The tasks of identifying a significant and interesting research problem, surveying the extant literature, formulating a coherent theoretical argument and some testable hypothesis that explains the research puzzle, measuring concepts in the theory empirically, and collecting data for the empirical indicators of the concepts—tasks (1) to (5)—are generally dealt with in substantive and research design courses in a field. Those topics are beyond the scope of this course. Yet tasks (6) to (8) may all involve R as a research instrument. Specifically, using R for actual research projects is to analyze particular research problems, such as evaluating the impact of a policy or testing the impact of a causal factor (or an independent variable) on an outcome (or a dependent variable) of interest, as postulated by pre-specified theoretical expectations. How to accomplish tasks (6) to (8) will be illustrated in later sections of the course.
A research project of this type presents at least two challenges, for which R is helpful.
First, a project involves a range of tasks, such as the following:
- Import data into software.
- Merge different datasets.
- Verify data.
- Create new variables.
- Recode and rename variables.
- Visualize data.
- Run statistical estimation procedures.
- Carry out diagnostic tests and so on.
Second, an analyst needs to reproduce their analysis, including dataset construction and estimation results, even years later.
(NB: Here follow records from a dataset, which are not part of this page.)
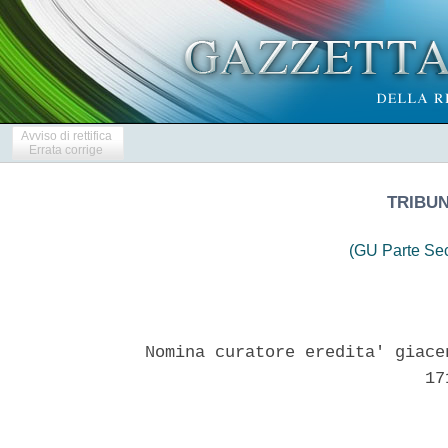
Avviso di rettifica
Errata corrige
TRIBU
(GU Parte Se
Nomina curatore eredita' giace
                            171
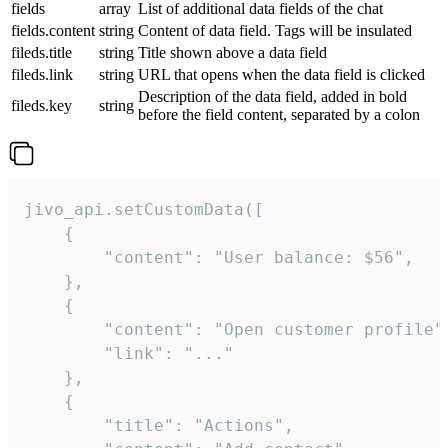
fields
array
List of additional data fields of the chat
fields.content
string
Content of data field. Tags will be insulated
fileds.title
string
Title shown above a data field
fileds.link
string
URL that opens when the data field is clicked
Description of the data field, added in bold
fileds.key
string
before the field content, separated by a colon
jivo_api.setCustomData([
The first challenge concerns the efficiency of analysis, whereas the second concerns the reproducibility and integrity of the analysis.
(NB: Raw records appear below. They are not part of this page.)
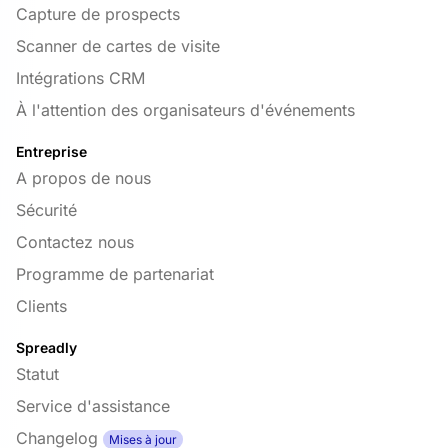
Capture de prospects
Scanner de cartes de visite
Intégrations CRM
À l'attention des organisateurs d'événements
Entreprise
A propos de nous
Sécurité
Contactez nous
Programme de partenariat
Clients
Spreadly
Statut
Service d'assistance
Changelog
Mises à jour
To achieve both efficiency and reproducibility, experienced analysts always choose to write down the computing code in one or more programs. This helps in submitting, revising, and resubmitting code to reproduce an analysis quickly and whenever necessary. In this course, we focus on how to write and submit R programs for specific tasks rather than use the interactive use or menu-driven interface of R. For all practical purposes, the programming approach is much more efficient and consistent than the interactive or menu-driven approach.
Essentials about R
R is a computer language and an environment for statistical computing and graphics with important advantages. Started by Robert Gentleman and Ross Ihaka of the University of Auckland in 1995, it is now maintained by the R core-development team of volunteer developers. R is referred to as a computer language because as a dialect of the S language developed in the late 1980s at AT&T’s labs, R allows users to follow the algorithms, define and add new functions, and write new analytic methods rather than merely supplying canned routines. R is also a coherent system that provides an environment with an integrated suite of software facilities for data storage, manipulation, analysis, and visualization. In addition, R is flexible. It runs on Windows, UNIX, and Mac OS X. It can be easily extended in terms of new functions and state-of-the-art statistical methods; the over 10,000 add-on packages by the end of January 2017 through the CRAN family of internet sites testify to this fact. Last but not least, R is free, as are its numerous add-on packages. Hence, R is popular among practitioners in many fields and scholars in many disciplines, including the social sciences.
To learn more about how to set up R and organize the program code, you can refer to Appendix B. Here, we offer a brief introduction to writing and executing R programs, installing and loading add-on packages, producing graphical and numerical output, and then turn to essential reference information about important symbols and common coding errors.